• **Problem**: Look below for the line with "3+b3_armhf.deb", and from there restate every line word for word until the entries end.

(Recorded data)
◇ ◇ ◇
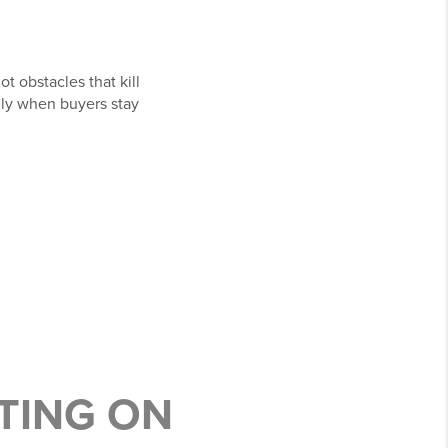
t obstacles that kill
lly when buyers stay
TING ON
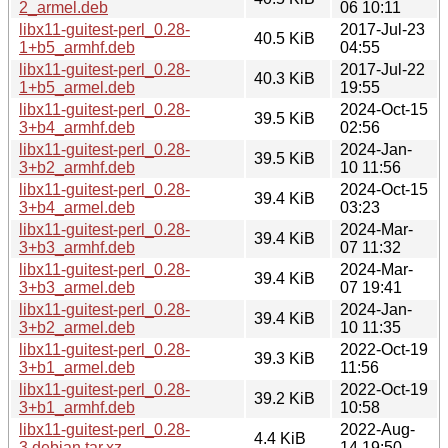
2_armel.deb
06 10:11
libx11-guitest-perl_0.28-
2017-Jul-23
40.5 KiB
1+b5_armhf.deb
04:55
libx11-guitest-perl_0.28-
2017-Jul-22
40.3 KiB
1+b5_armel.deb
19:55
libx11-guitest-perl_0.28-
2024-Oct-15
39.5 KiB
3+b4_armhf.deb
02:56
libx11-guitest-perl_0.28-
2024-Jan-
39.5 KiB
3+b2_armhf.deb
10 11:56
libx11-guitest-perl_0.28-
2024-Oct-15
39.4 KiB
3+b4_armel.deb
03:23
libx11-guitest-perl_0.28-
2024-Mar-
39.4 KiB
3+b3_armhf.deb
07 11:32
libx11-guitest-perl_0.28-
2024-Mar-
39.4 KiB
3+b3_armel.deb
07 19:41
libx11-guitest-perl_0.28-
2024-Jan-
39.4 KiB
3+b2_armel.deb
10 11:35
libx11-guitest-perl_0.28-
2022-Oct-19
39.3 KiB
3+b1_armel.deb
11:56
libx11-guitest-perl_0.28-
2022-Oct-19
39.2 KiB
3+b1_armhf.deb
10:58
libx11-guitest-perl_0.28-
2022-Aug-
4.4 KiB
3.debian.tar.xz
14 19:50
◇ ◇ ◇
• **Exercise answer**:
3+b3_armhf.deb
07 11:32
libx11-guitest-perl_0.28-
2024-Mar-
39.4 KiB
3+b3_armel.deb
07 19:41
libx11-guitest-perl_0.28-
2024-Jan-
39.4 KiB
3+b2_armel.deb
10 11:35
libx11-guitest-perl_0.28-
2022-Oct-19
39.3 KiB
3+b1_armel.deb
11:56
libx11-guitest-perl_0.28-
2022-Oct-19
39.2 KiB
3+b1_armhf.deb
10:58
libx11-guitest-perl_0.28-
2022-Aug-
4.4 KiB
3.debian.tar.xz
14 19:50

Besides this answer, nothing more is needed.